RENO - Thirty-eight bighorn sheep captured in Nevada have been taken to new homes.
The project is part of the state's ongoing efforts to reintroduce bighorn sheep to their traditional range, said Kim Toulouse, a volunteer coordinator with the Nevada Department of Wildlife.
Eighteen sheep captured earlier this month from McGee Mountain near Denio were released in the Granite Range north of Gerlach.
Twenty others were captured in the Calico Mountains north of the Black Rock Desert and trucked to Idaho for that state's reintroduction program, the agency said.

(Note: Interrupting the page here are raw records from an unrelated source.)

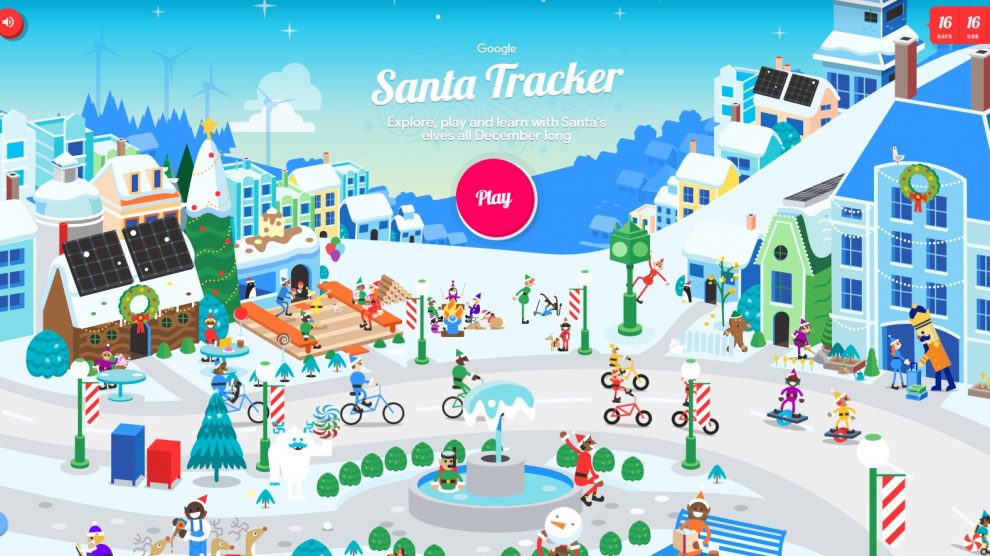 Where is `white snow on top of christmas tree`? This screenshot has height=556, width=990. white snow on top of christmas tree is located at coordinates (201, 192). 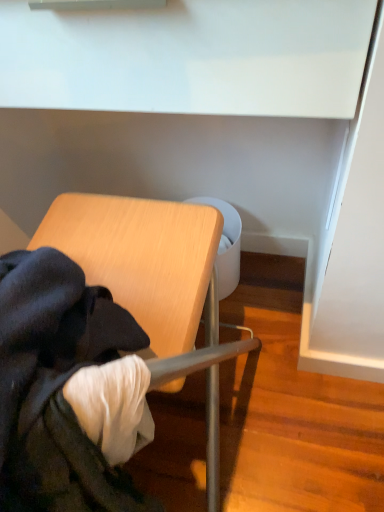 This screenshot has height=512, width=384. In order to click on wooden desk at lower left in this screenshot , I will do [x=141, y=258].

The width and height of the screenshot is (384, 512). What do you see at coordinates (141, 258) in the screenshot? I see `wooden desk at lower left` at bounding box center [141, 258].

What is the approximate width of wooden desk at lower left?

The width of wooden desk at lower left is 13.95 inches.

Locate an element on the screen. wooden desk at lower left is located at coordinates (141, 258). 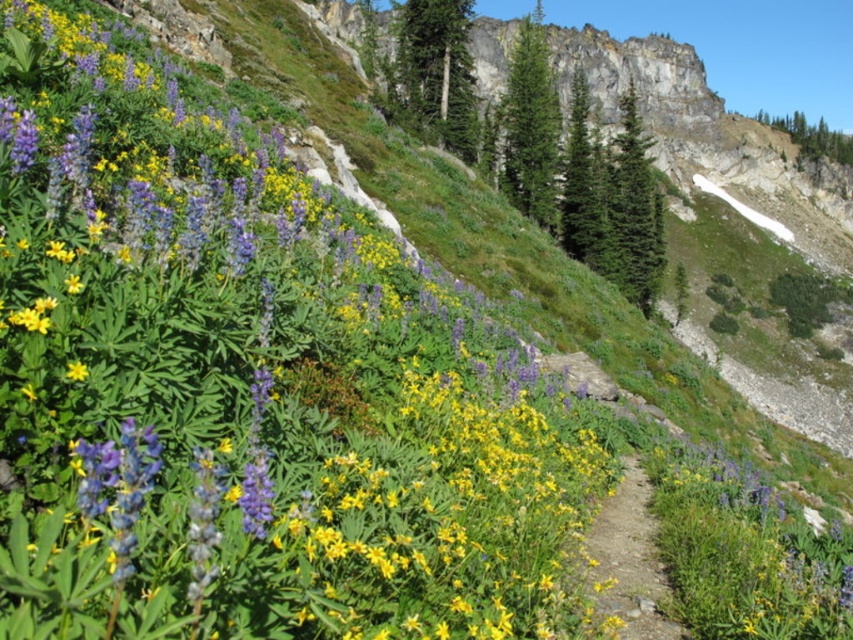 You are a hiker who wants to take a photo of the purple matte flower at upper left and the dirt path at center. Which object should you focus on first if you want to capture both in the same frame without moving your camera?

The purple matte flower at upper left is taller than the dirt path at center, so you should focus on the purple matte flower at upper left first to ensure both are in focus.

You are a hiker standing at the starting point of the narrow dirt path. You see a purple matte flower at upper left. Can you reach it within 10 meters of walking distance?

The purple matte flower at upper left is 8.99 meters away from camera, so yes, you can reach it within 10 meters of walking distance. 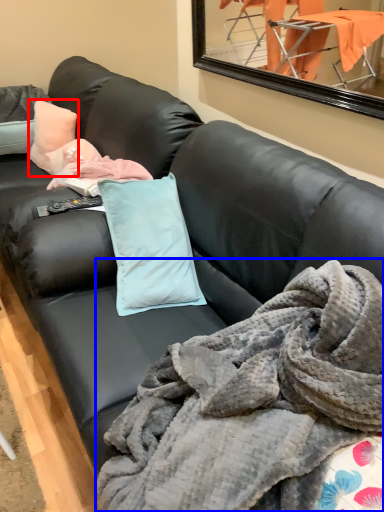 Question: Which object is closer to the camera taking this photo, pillow (highlighted by a red box) or blanket (highlighted by a blue box)?

Choices:
 (A) pillow
 (B) blanket

Answer: (B) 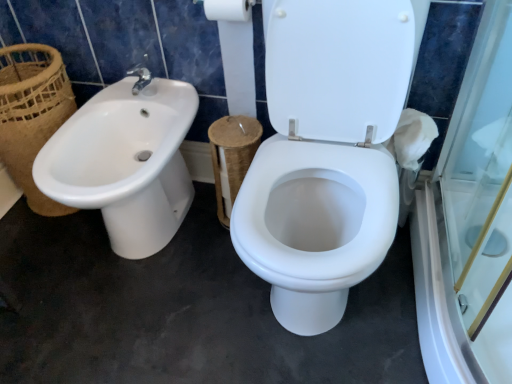 Question: Can you confirm if brown woven basket at left is thinner than white glossy sink at left?

Choices:
 (A) yes
 (B) no

Answer: (A)

Question: Is brown woven basket at left facing away from white glossy sink at left?

Choices:
 (A) no
 (B) yes

Answer: (A)

Question: Is there a large distance between brown woven basket at left and white glossy sink at left?

Choices:
 (A) no
 (B) yes

Answer: (A)

Question: Does brown woven basket at left have a larger size compared to white glossy sink at left?

Choices:
 (A) yes
 (B) no

Answer: (B)

Question: Is brown woven basket at left with white glossy sink at left?

Choices:
 (A) no
 (B) yes

Answer: (A)

Question: In the image, is white cardboard toilet paper at upper center positioned in front of or behind brown woven basket at left?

Bighorn sheep once were common in the mountains of the West. NDOW biologists estimate there might have been as many as 30,000 in Nevada before 1860, when westward emigrants began arriving in the state, said Mike Cox, a big-game biologist for the state wildlife department.
By 1960, populations fell to an estimated 2,000 to 3,000 animals.
Scientists aren't sure what caused the decline, but they generally blame loss of habitat, competition from livestock and diseases from domestic animals for which wild bighorn sheep had no immunity.
Nevada turned to other states and British Columbia to transplant new animals. One of the first releases took place in the Sheldon National Wildlife Refuge in 1967 with eight animals. Efforts began in earnest in the 1980s.